Page images and extracted text
Segment Open

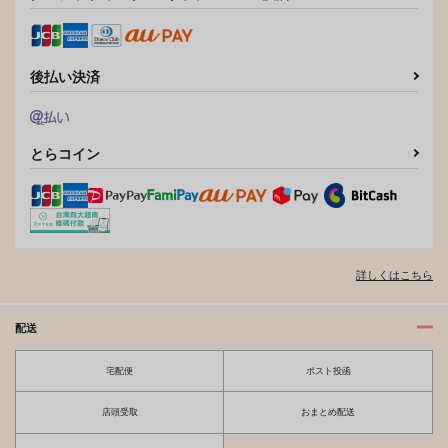
後払い決済
とらコイン
詳しくはこちら
配送
宅配便
ポスト投函
店頭受取
おまとめ配送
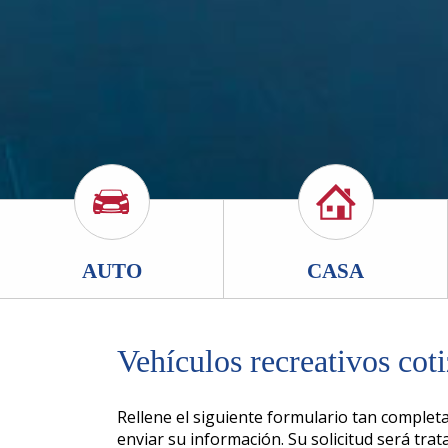
AUTO
CASA
Vehículos recreativos cot
Rellene el siguiente formulario tan complet
enviar su información. Su solicitud será trat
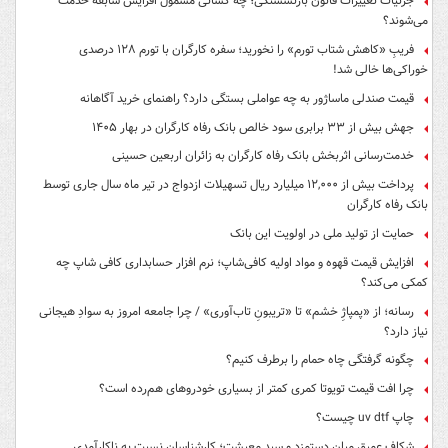
جزئیات تغییرات قانون بازنشستگی؛ چه کسانی مشمول افزایش سابقه خدمت
می‌شوند؟
فریبِ «کاهش شتاب تورم» را نخورید؛ سفره کارگران با تورم ۱۲۸ درصدی
خوراکی‌ها خالی شد!
قیمت صندلی ماساژور به چه عواملی بستگی دارد؟ راهنمای خرید آگاهانه
جهش بیش از ۳۳ برابری سود خالص بانک رفاه کارگران در بهار ۱۴۰۵
خدمت‌رسانی اثربخش بانک رفاه کارگران به زائران اربعین حسینی
پرداخت بیش از ۱۲,۰۰۰ میلیارد ریال تسهیلات ازدواج در تیر ماه سال جاری توسط
بانک رفاه کارگران
حمایت از تولید ملی در اولویت این بانک
افزایش قیمت قهوه و مواد اولیه کافی‌شاپ؛ نرم افزار حسابداری کافی شاپ چه
کمکی می‌کند؟
رسانه؛ از «پمپاژِ خشم» تا «تریبونِ تاب‌آوری» / چرا جامعه امروز به سوادِ هیجانی
نیاز دارد؟
چگونه گرفتگی چاه حمام را برطرف کنیم؟
چرا افت قیمت تویوتا کمری کمتر از بسیاری خودروهای هم‌رده است؟
چاپ uv dtf چیست؟
شکافِ عمیق میان دستمزد و سبدِ معیشت؛ کارشناسان نسبت به ناکارآمدیِ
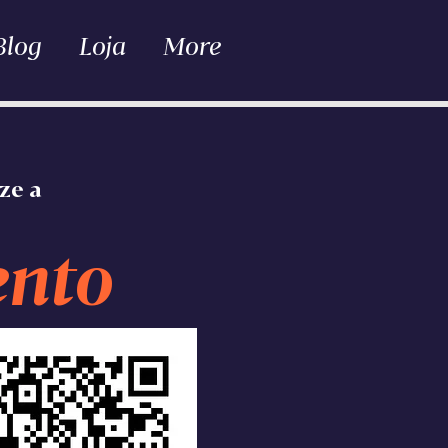
Blog
Loja
More
ze a
ento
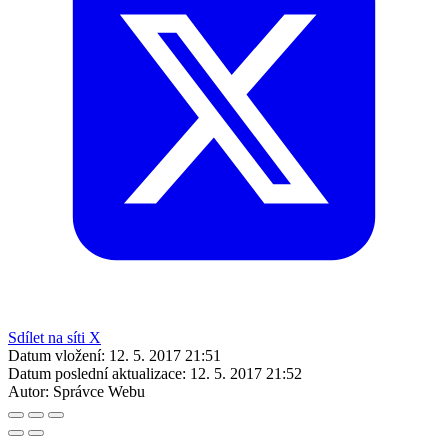
Sdílet na síti X
Datum vložení:
12. 5. 2017 21:51
Datum poslední aktualizace:
12. 5. 2017 21:52
Autor:
Správce Webu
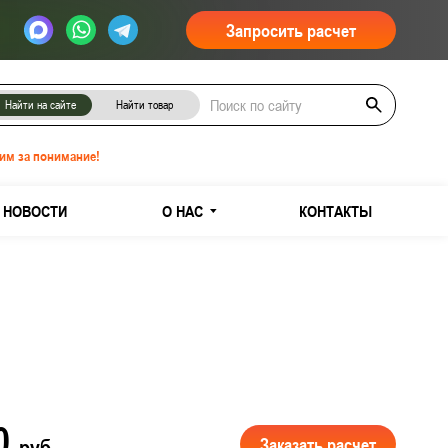
Запросить расчет
Найти на сайте
Найти товар
им за понимание!
НОВОСТИ
О НАС
КОНТАКТЫ
00
Заказать расчет
руб.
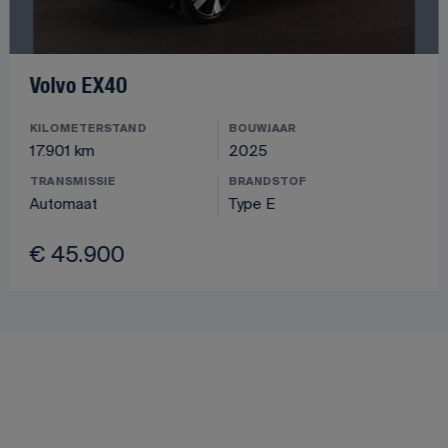
Volvo EX40
KILOMETERSTAND
BOUWJAAR
17.901 km
2025
TRANSMISSIE
BRANDSTOF
Automaat
Type E
€ 45.900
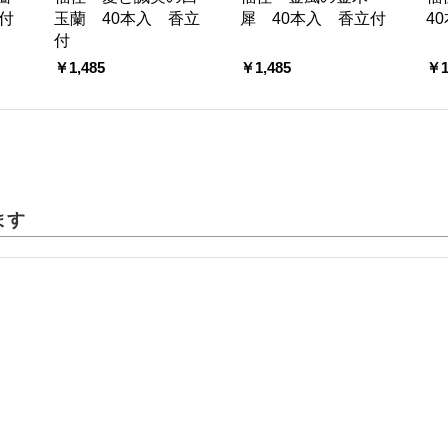
付
玉蘭 40本入 香立
犀 40本入 香立付
4
付
￥1,485
￥1,485
￥1
ます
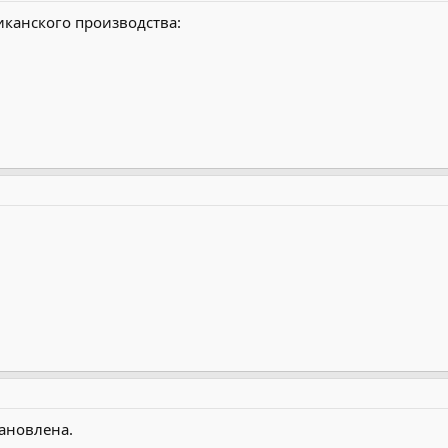
канского производства:
тановлена.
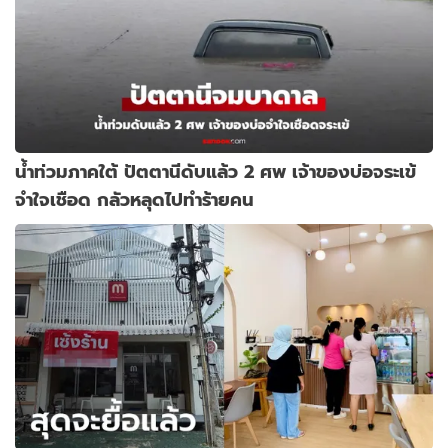
น้ำท่วมภาคใต้ ปัตตานีดับแล้ว 2 ศพ เจ้าของบ่อจระเข้
จำใจเชือด กลัวหลุดไปทำร้ายคน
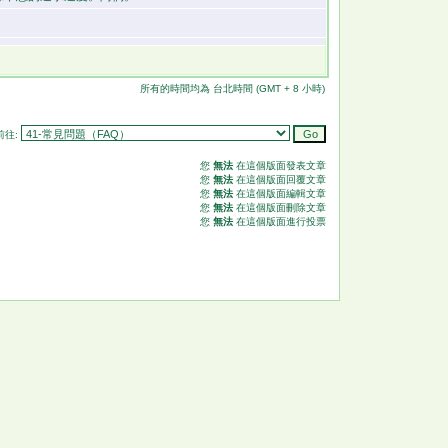
所有的時間均為 台北時間 (GMT + 8 小時)
前往:
您
無法
在這個版面發表文章
您
無法
在這個版面回覆文章
您
無法
在這個版面編輯文章
您
無法
在這個版面刪除文章
您
無法
在這個版面進行投票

Segment Closed

# The problem:
Output each entry exactly. Skip the pictures.

# Result below:
後払い決済
とらコイン
詳しくはこちら
配送
宅配便
ポスト投函
店頭受取
おまとめ配送
AUTO
CASA
Vehículos recreativos cot
Rellene el siguiente formulario tan complet
enviar su información. Su solicitud será trat
جزئیات تغییرات قانون بازنشستگی؛ چه کسانی مشمول افزایش سابقه خدمت
می‌شوند؟
فریبِ «کاهش شتاب تورم» را نخورید؛ سفره کارگران با تورم ۱۲۸ درصدی
خوراکی‌ها خالی شد!
قیمت صندلی ماساژور به چه عواملی بستگی دارد؟ راهنمای خرید آگاهانه
جهش بیش از ۳۳ برابری سود خالص بانک رفاه کارگران در بهار ۱۴۰۵
خدمت‌رسانی اثربخش بانک رفاه کارگران به زائران اربعین حسینی
پرداخت بیش از ۱۲,۰۰۰ میلیارد ریال تسهیلات ازدواج در تیر ماه سال جاری توسط
بانک رفاه کارگران
حمایت از تولید ملی در اولویت این بانک
افزایش قیمت قهوه و مواد اولیه کافی‌شاپ؛ نرم افزار حسابداری کافی شاپ چه
کمکی می‌کند؟
رسانه؛ از «پمپاژِ خشم» تا «تریبونِ تاب‌آوری» / چرا جامعه امروز به سوادِ هیجانی
نیاز دارد؟
چگونه گرفتگی چاه حمام را برطرف کنیم؟
چرا افت قیمت تویوتا کمری کمتر از بسیاری خودروهای هم‌رده است؟
چاپ uv dtf چیست؟
شکافِ عمیق میان دستمزد و سبدِ معیشت؛ کارشناسان نسبت به ناکارآمدیِ
Blog
Loja
More
ze a
ento
Sdílet na síti X
Datum vložení:
12. 5. 2017 21:51
Datum poslední aktualizace:
12. 5. 2017 21:52
Autor:
Správce Webu
Запросить расчет
Найти на сайте
Найти товар
им за понимание!
НОВОСТИ
О НАС
КОНТАКТЫ
00
Заказать расчет
руб.
Volvo EX40
KILOMETERSTAND
BOUWJAAR
17.901 km
2025
TRANSMISSIE
BRANDSTOF
Automaat
Type E
€ 45.900
付
玉蘭 40本入 香立
犀 40本入 香立付
4
付
￥1,485
￥1,485
￥1
ます
канского производства:
тановлена.
น้ำท่วมภาคใต้ ปัตตานีดับแล้ว 2 ศพ เจ้าของบ่อจระเข้
จำใจเชือด กลัวหลุดไปทำร้ายคน
所有的時間均為 台北時間 (GMT + 8 小時)
前往:
您
無法
在這個版面發表文章
您
無法
在這個版面回覆文章
您
無法
在這個版面編輯文章
您
無法
在這個版面刪除文章
您
無法
在這個版面進行投票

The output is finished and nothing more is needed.